Seed World

Ksenija Gasic’s Adventures in Peach Breeding

Ksenija Gasic is a stone fruit breeder and incoming president of the National Association of Plant Breeders. She sat down to talk about her latest research and her vision for the NAPB as she fills the president’s chair. The NAPB is holding its virtual meeting this week, hosted by Cornell University.

“The formation of the NAPB was actually an excellent idea, because now we finally had a home for all plant breeders, private and public to get together and fight for plant breeding needs,” she says.

“Coming in as president, I have big shoes to fill. Everything I’ve done in my life kind of was focused on fruit breeding. Learning about problems and issues in the wider breeding world has opened my eyes to the problems that we face as a plant breeding community.
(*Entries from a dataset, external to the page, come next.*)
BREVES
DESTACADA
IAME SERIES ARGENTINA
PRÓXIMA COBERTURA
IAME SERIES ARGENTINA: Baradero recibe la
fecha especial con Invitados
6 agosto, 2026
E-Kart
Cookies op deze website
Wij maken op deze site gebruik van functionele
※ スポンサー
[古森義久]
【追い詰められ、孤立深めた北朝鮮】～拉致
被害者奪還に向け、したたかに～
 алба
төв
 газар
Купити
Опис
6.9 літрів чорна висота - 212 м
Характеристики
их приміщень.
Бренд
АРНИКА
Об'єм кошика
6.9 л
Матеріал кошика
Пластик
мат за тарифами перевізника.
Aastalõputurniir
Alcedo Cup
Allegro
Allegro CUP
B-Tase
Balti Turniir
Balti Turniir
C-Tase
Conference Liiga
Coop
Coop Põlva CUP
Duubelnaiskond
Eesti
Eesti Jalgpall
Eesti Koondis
We need to continue with the increase in our membership and also upgrading our website.”

Hailing from Serbia, Gasic is looking forward to releasing a new peach variety in the coming few years from her breeding program. She was awarded the 2020 Godley-Snell Award for Excellence in Agricultural Research.

Gasic, who works in the plant and environmental sciences department in the College of Agriculture, Forestry and Life Science, develops new stone fruit cultivars with superior product quality and disease resistance. Her work focuses on varieties suited to southeastern U.S. growing conditions.
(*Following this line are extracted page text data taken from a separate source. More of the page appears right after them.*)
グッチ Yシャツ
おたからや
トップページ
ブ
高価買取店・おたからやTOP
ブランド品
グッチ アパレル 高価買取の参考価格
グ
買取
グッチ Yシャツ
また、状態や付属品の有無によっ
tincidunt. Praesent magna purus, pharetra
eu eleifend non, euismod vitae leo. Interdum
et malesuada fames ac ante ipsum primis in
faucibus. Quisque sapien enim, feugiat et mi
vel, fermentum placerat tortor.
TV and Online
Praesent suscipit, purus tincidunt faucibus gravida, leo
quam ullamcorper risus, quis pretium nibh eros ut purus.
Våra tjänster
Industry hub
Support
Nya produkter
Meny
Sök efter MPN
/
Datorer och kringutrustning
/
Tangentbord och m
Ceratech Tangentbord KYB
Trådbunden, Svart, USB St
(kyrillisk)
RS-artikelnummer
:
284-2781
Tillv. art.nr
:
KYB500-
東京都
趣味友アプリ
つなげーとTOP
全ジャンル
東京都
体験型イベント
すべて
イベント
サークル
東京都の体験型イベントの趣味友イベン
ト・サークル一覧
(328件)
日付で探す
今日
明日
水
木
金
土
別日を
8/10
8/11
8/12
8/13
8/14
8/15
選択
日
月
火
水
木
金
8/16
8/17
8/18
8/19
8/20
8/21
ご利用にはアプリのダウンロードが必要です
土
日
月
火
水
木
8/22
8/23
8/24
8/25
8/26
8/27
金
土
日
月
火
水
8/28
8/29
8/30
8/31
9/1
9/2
Gasic also supports the future of fruit crop production by mentoring and advising high school students, undergraduates, graduate students, visiting scientists and post-doctoral research associates, which includes advising 24 undergraduate and nine graduate students.

In addition to her research and teaching success, Gasic focuses much of her energy on imparting knowledge to growers throughout South Carolina and the Southeast.

“Fruit breeding takes time. Fifteen to 20 years is a normal timeline in perennial tree fruit to get a cultivar before you can actually get something released. When I started my breeding program I started from zero, so we really had to work hard to get something we could patent and release. We’re very excited,” she adds.